James was determined to outdo the big companies, especially WotC. And, to him, this meant tossing aside what was expected. His books would be works of art. When his printing of McKinney’s
Carcosa came out, it was shocking! Here was a beautifully bound book. The embossed cover felt decadent in your hands. The endpapers were not blank, but had hex maps on them. The high-quality binding meant it stayed open to the page you turned it to, and it didn’t crack and loose pages (like a certain PHB and MM of mine have done, not naming names, *cough*5e*cough*). It wasn’t full-color, and yet it still felt luxurious compared to the industry standard at the time (or even today, to be honest). It was a book that was meant to be used at the table and look gorgeous on a shelf. This was a book that was special, and you could tell that just by looking at it.
And Raggi wasn’t alone in this. We were told you could only hope to break even with six-digit print runs; OSR publishers printed high-quality books in the handful-of-thousands. We were told that print magazines were passé so
Fight On! and others were created. We were told that boxed sets were too expensive and had lead to the death of TSR, so we got the
Swords & Wizardry White Box, two boxed sets from Raggi, and, finally, when WotC got into the act,
their boxed set looked like this!
The books of the OSR were experiments in usability, shrines for what we considered to be important in our hobby, and shots across the bow of a staid industry wallowing towards obsolescence. Probably the ultimate expression of this was Raggi’s hard-cover Free RPG Day offerings, each chock full of new, never-before-seen material, when everyone else was sending meager quick-start rules or thin pamphlet adventures.

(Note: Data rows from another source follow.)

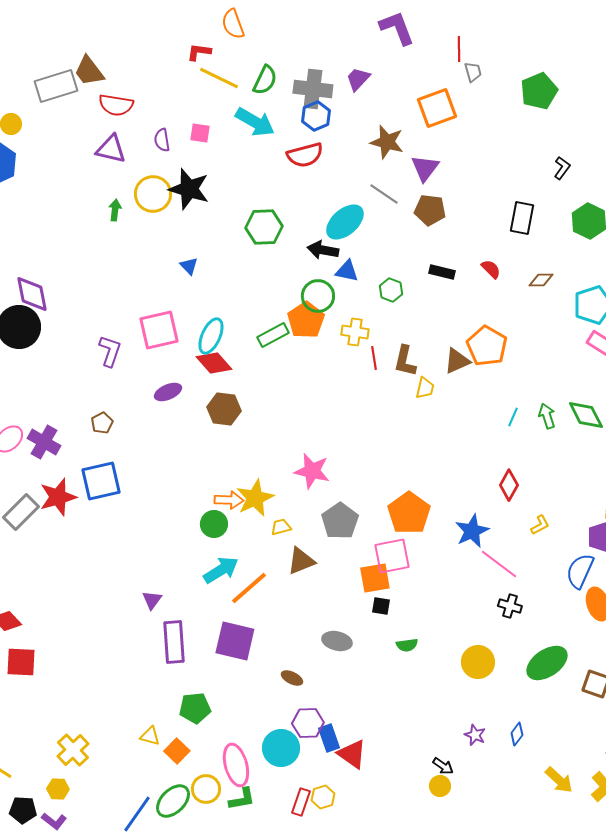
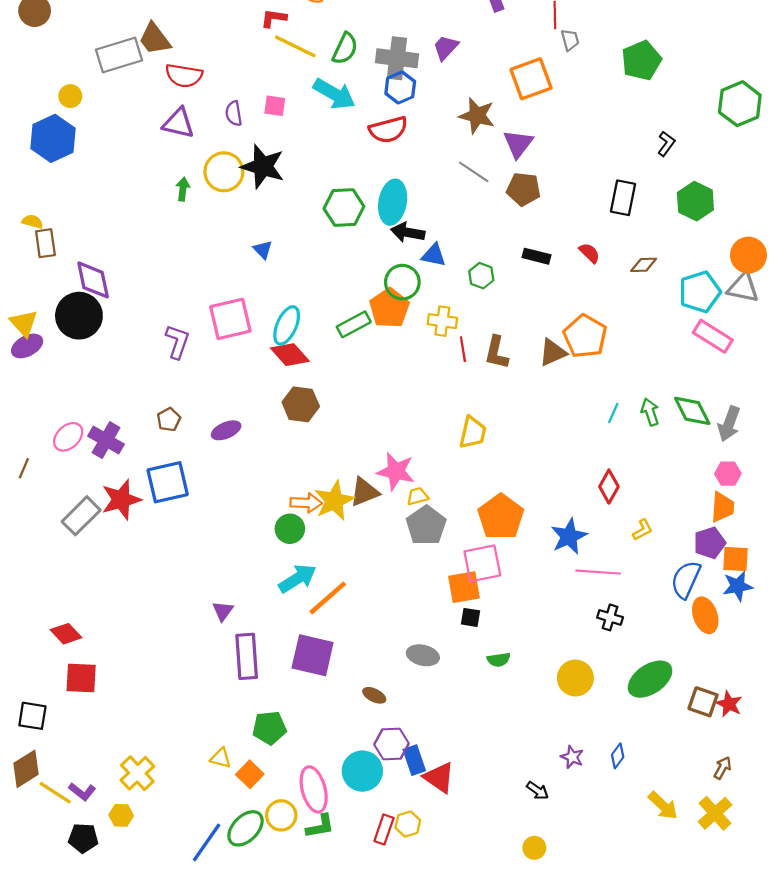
cyan ellipse: (345, 222) -> (393, 202), moved, turned -39
yellow trapezoid: (425, 388) -> (473, 432), moved, size x1.4
purple ellipse: (168, 392) -> (226, 430), moved
yellow trapezoid: (281, 527) -> (417, 496), moved
brown triangle: (301, 561) -> (364, 492), moved
pink line: (499, 564) -> (598, 572), turned -33
yellow circle: (440, 786) -> (534, 848), moved
purple L-shape: (54, 821) -> (82, 792), moved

I think there’s still a lot to be done with the book. I think Kiel’s
Blood in the Chocolate is an amazing start, but I think we can push the functionality of the hardcover even further. I also think that electronic formats have been neglected by the OSR, and there’s lots of room for amazing things in that arena.
As for Noisms, he appears to see the high prices for these books as a gauntlet to be taken up. I very much look forward to seeing what he does as a shot across the bow of the rest of the OSR.